TEL AVIV — Prior to Wednesday’s strike against Palestinian demonstrators, senior Israeli military officers were expressing confidence that they would have the freedom to finish their mission in Gaza without intervention from Washington, D.C. As pressure and outrage mounted from European and Arab governments, American officials and even from Israeli opposition leaders, that confidence appeared to grow shakier by the hour as the Gaza operation continued. Israel’s attorney general was preparing to consider the legality of house demolitions, and government officials were on the defensive over the scale of civilian deaths.

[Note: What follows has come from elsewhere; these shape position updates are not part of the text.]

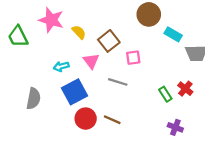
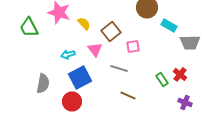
red circle: (86, 119) -> (72, 101), moved
brown line: (112, 120) -> (128, 95), moved
purple cross: (175, 127) -> (185, 102), moved

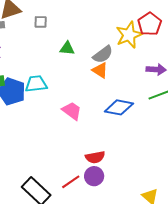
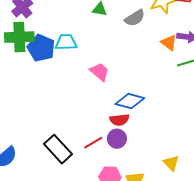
orange triangle: (100, 70) -> (169, 43), moved
blue diamond: (119, 107) -> (130, 101), moved

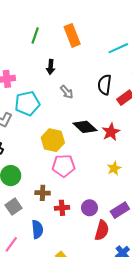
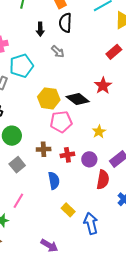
black semicircle: (105, 85) -> (65, 23), moved
black diamond: (85, 127) -> (78, 99), moved
yellow star: (114, 168) -> (99, 132), moved
red cross: (62, 208) -> (67, 155), moved
blue semicircle: (37, 229) -> (54, 181), moved

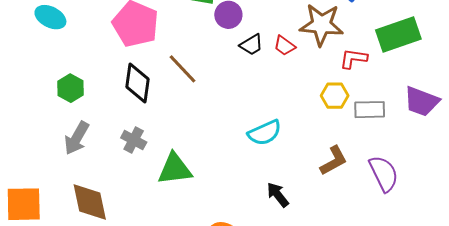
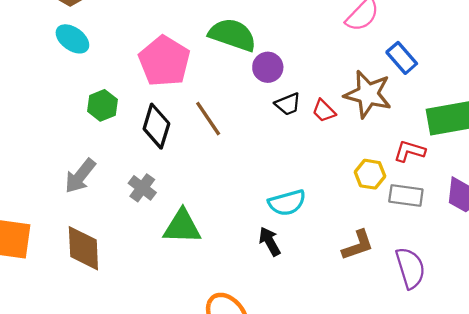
red L-shape: (353, 59) -> (410, 151), moved
green hexagon: (71, 88) -> (102, 105), moved
black arrow: (278, 195) -> (270, 241), moved

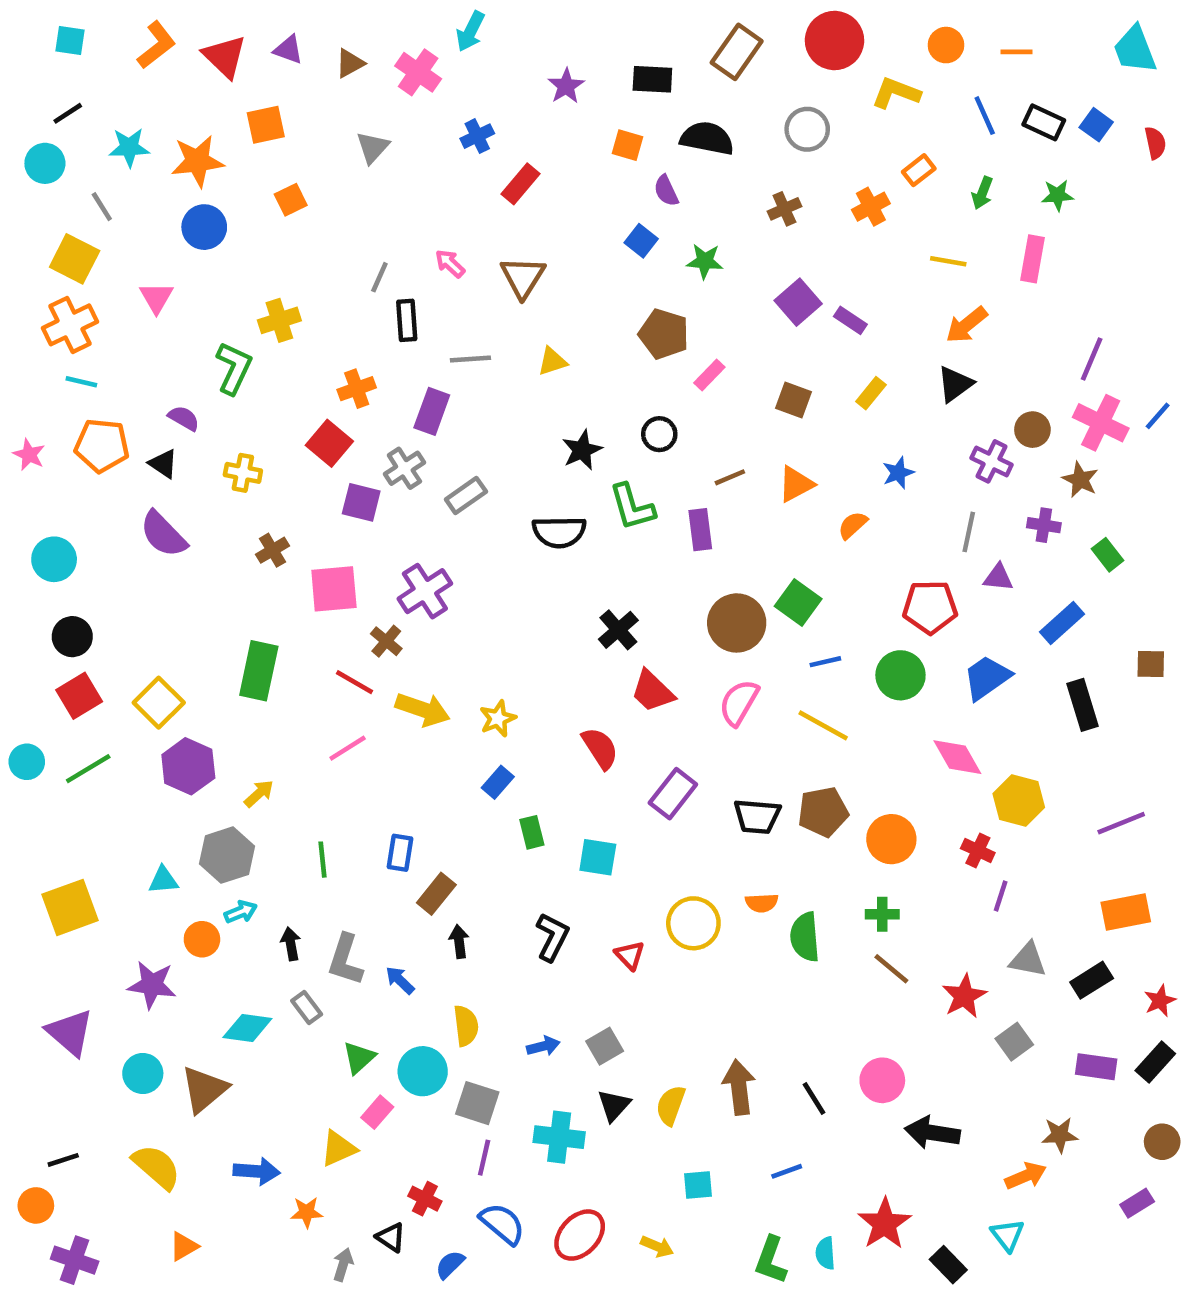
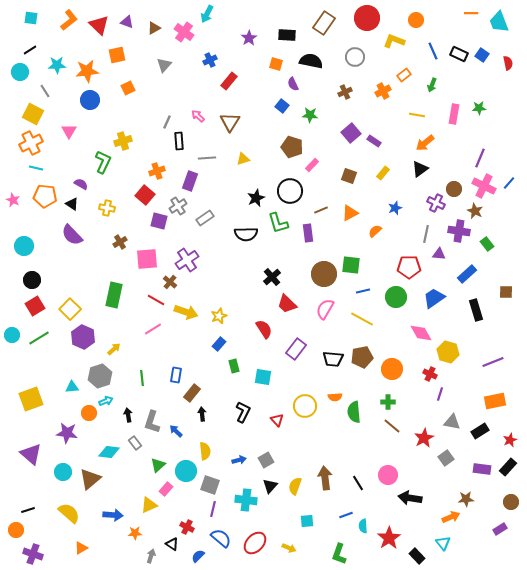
orange line: (1017, 52) -> (471, 13), moved
green star: (1057, 195) -> (479, 108), moved
black circle: (659, 434) -> (290, 191), size x1.6
purple cross: (1044, 525) -> (459, 231), size x1.5
green square: (798, 602) -> (351, 265), turned -30
cyan semicircle: (825, 1253) -> (363, 526), moved

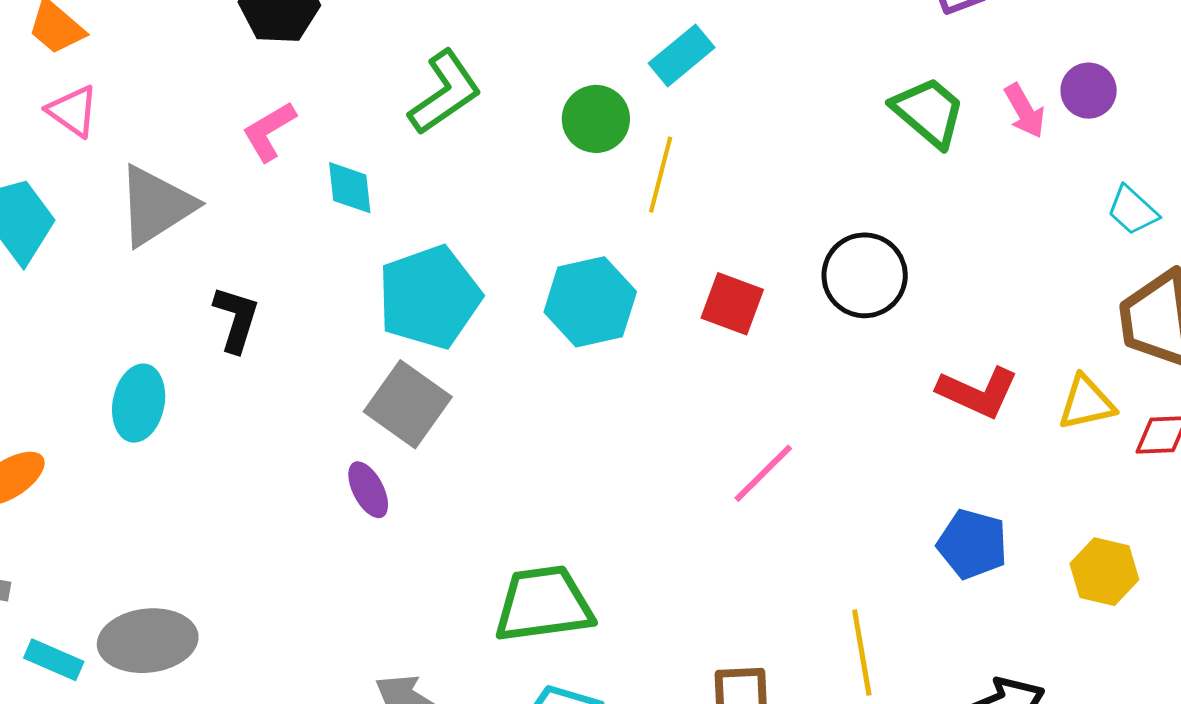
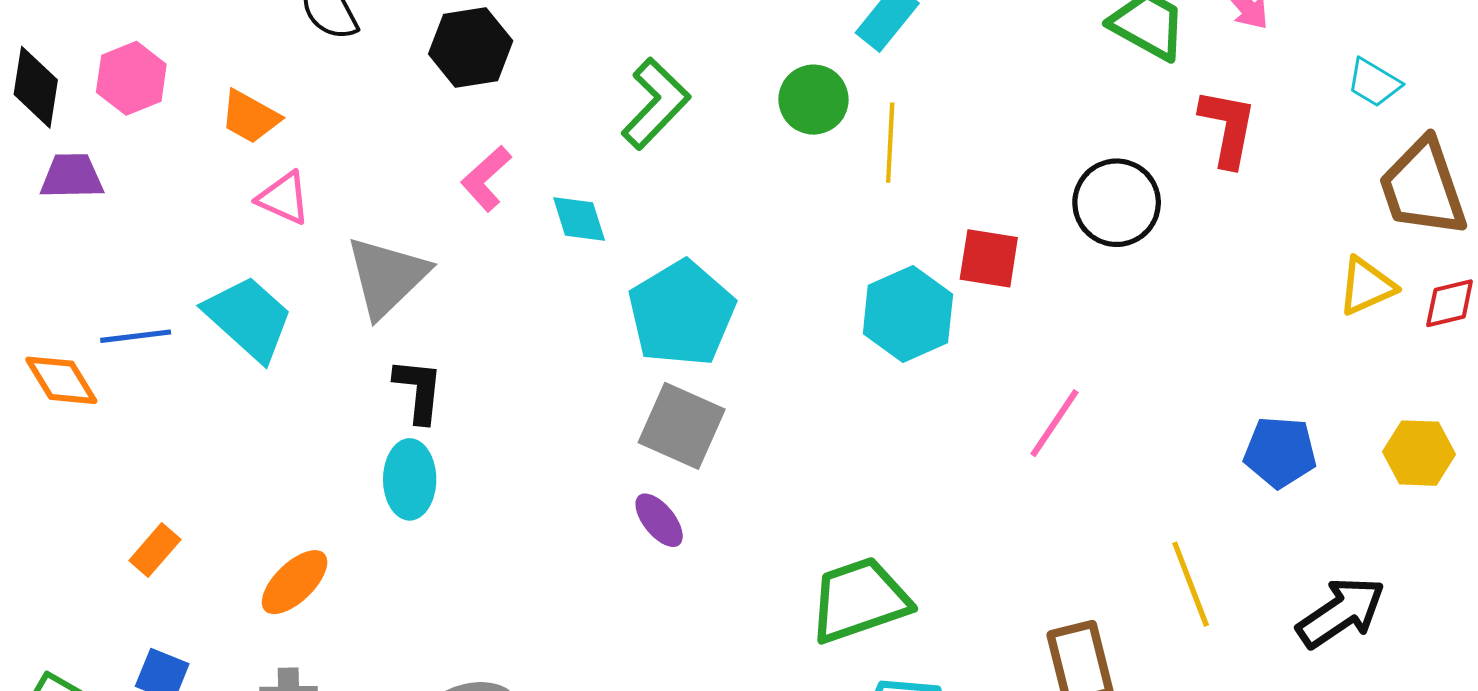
cyan hexagon: (590, 302) -> (908, 314), moved
black L-shape: (236, 319) -> (418, 390), moved
red L-shape: (978, 392) -> (1228, 128), moved, turned -92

Publicly, Israel continued to defend its stated objectives in this week’s Rafah incursion, foiling attempts at large-scale-weapons smuggling into Gaza, which Israel links to the growing violence there. In private conversations, however, senior commanders made it clear that the army was attempting in part to send a message, both to Palestinians and Israelis: The events of the previous week, in which 13 Israeli soldiers lost their lives in three separate incidents, would not make the army more hesitant or cautious in its actions. No one called the overall operation “revenge” or even “retaliation,” but it seemed well in line with sentiments expressed by senior military leaders in the days between last week’s attacks on Israel’s troops and this week’s incursion into the Rafah refugees camp in southern Gaza.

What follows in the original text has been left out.